JK Rowling has launched an impassioned defence of her opposition to radical gender ideology, after being attacked by trans activists for observing that men don’t have periods.
The Harry Potter author has been inundated with vile online abuse for highlighting the importance of biological sex.
But she is refusing to back down despite personal criticism from celebrity colleagues Daniel Radcliffe, Emma Watson and Eddie Redmayne, who have all starred in films based on her work.
Last week Rowling tweeted: “If sex isn’t real, the lived reality of women globally is erased.”

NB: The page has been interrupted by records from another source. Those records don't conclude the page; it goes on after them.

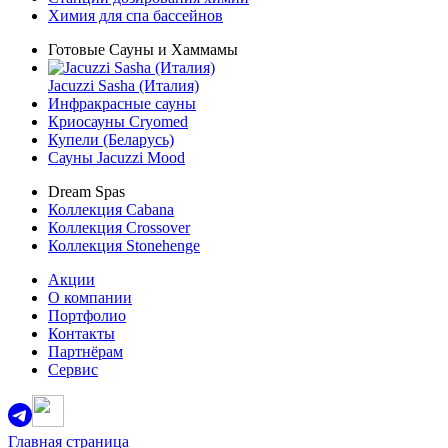
Химия для спа бассейнов
Готовые Сауны и Хаммамы
Jacuzzi Sasha (Италия)
Инфракрасные сауны
Криосауны Cryomed
Купели (Беларусь)
Сауны Jacuzzi Mood
Dream Spas
Коллекция Cabana
Коллекция Crossover
Коллекция Stonehenge
Акции
О компании
Портфолио
Контакты
Партнёрам
Сервис
Главная страница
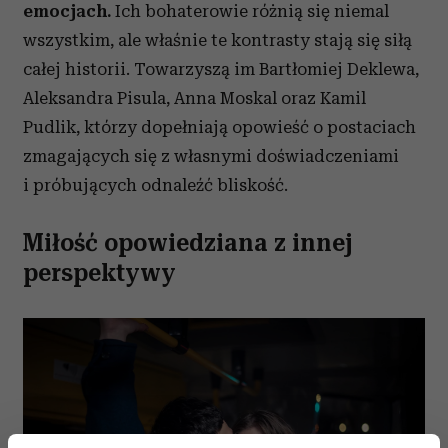
emocjach.
Ich bohaterowie różnią się niemal
wszystkim, ale właśnie te kontrasty stają się siłą
całej historii. Towarzyszą im Bartłomiej Deklewa,
Aleksandra Pisula, Anna Moskal oraz Kamil
Pudlik, którzy dopełniają opowieść o postaciach
zmagających się z własnymi doświadczeniami
i próbujących odnaleźć bliskość.
Miłość opowiedziana z innej
perspektywy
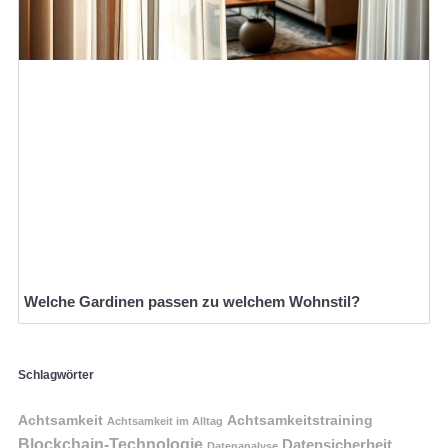
Welche Gardinen passen zu welchem Wohnstil?
Schlagwörter
Achtsamkeit
Achtsamkeitstraining
Achtsamkeit im Alltag
Blockchain-Technologie
Datensicherheit
Datenanalyse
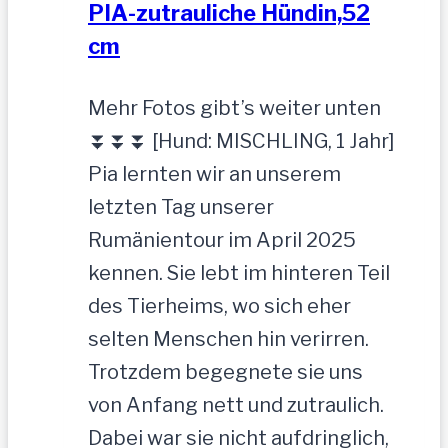
PIA-zutrauliche Hündin,52
cm
Mehr Fotos gibt’s weiter unten
⏬⏬⏬ [Hund: MISCHLING, 1 Jahr]
Pia lernten wir an unserem
letzten Tag unserer
Rumänientour im April 2025
kennen. Sie lebt im hinteren Teil
des Tierheims, wo sich eher
selten Menschen hin verirren.
Trotzdem begegnete sie uns
von Anfang nett und zutraulich.
Dabei war sie nicht aufdringlich,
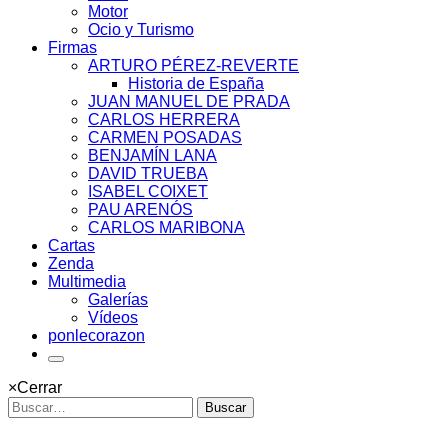
Motor
Ocio y Turismo
Firmas
ARTURO PÉREZ-REVERTE
Historia de España
JUAN MANUEL DE PRADA
CARLOS HERRERA
CARMEN POSADAS
BENJAMÍN LANA
DAVID TRUEBA
ISABEL COIXET
PAU ARENÓS
CARLOS MARIBONA
Cartas
Zenda
Multimedia
Galerías
Vídeos
ponlecorazon
×
Cerrar
Buscar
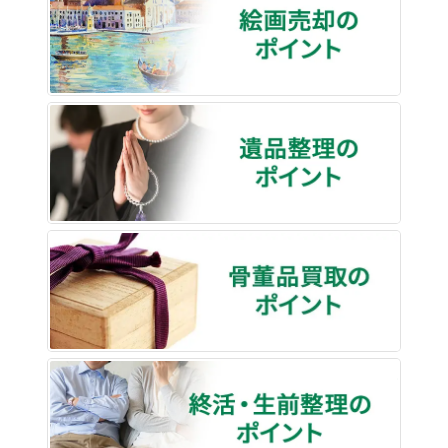
遺品整
骨董品
終活・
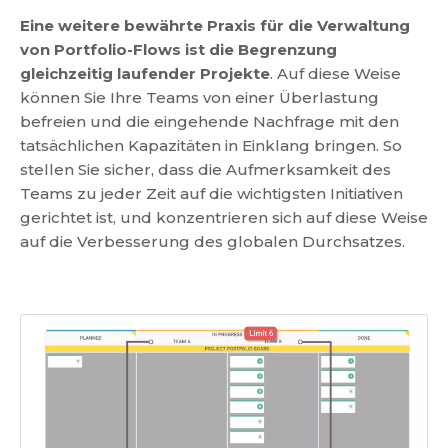
Eine weitere bewährte Praxis für die Verwaltung
von Portfolio-Flows ist die Begrenzung
gleichzeitig laufender Projekte
. Auf diese Weise
können Sie Ihre Teams von einer Überlastung
befreien und die eingehende Nachfrage mit den
tatsächlichen Kapazitäten in Einklang bringen. So
stellen Sie sicher, dass die Aufmerksamkeit des
Teams zu jeder Zeit auf die wichtigsten Initiativen
gerichtet ist, und konzentrieren sich auf diese Weise
auf die Verbesserung des globalen Durchsatzes.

She went on to say “erasing the concept of sex removes the ability of many to meaningfully discuss their lives. It isn’t hate to speak the truth”.
She added, “my life has been shaped by being female. I do not believe it’s hateful to say so”.
Her remarks prompted hundreds of thousands of responses accusing her of ‘hate speech’ and ‘transphobia’, including Harry Potter actor Daniel Radcliffe who apologised for the “pain” caused by her comments.
Following the backlash, Rowling calmly explained her views in a lengthy blog criticising the “climate of fear that serves nobody”.
My life has been shaped by being female. I do not believe it’s hateful to say so.
She said she has “deep concerns” about the effect of transgenderism on children, and in particular young girls.
Rowling said: “I’m concerned about the huge explosion in young women wishing to transition and also about the increasing numbers who seem to be detransitioning”.
Addressing the attacks by trans activists on female-only spaces, she added: “When you throw open the doors of bathrooms and changing rooms to any man who believes or feels he’s a woman … you open the door to any and all men who wish to come inside. That is the simple truth”.
Last year Rowling endured similar abuse when she came to the defence of Maya Forstater, who lost her job for saying that biology determines whether people are male or female – rather than identity or feelings.
Forstater lost at an employment tribunal when it ruled that so-called “gender critical” views are not covered by equality law.
Rowling wrote that women should not be ‘forced out of their jobs for stating that sex is real’.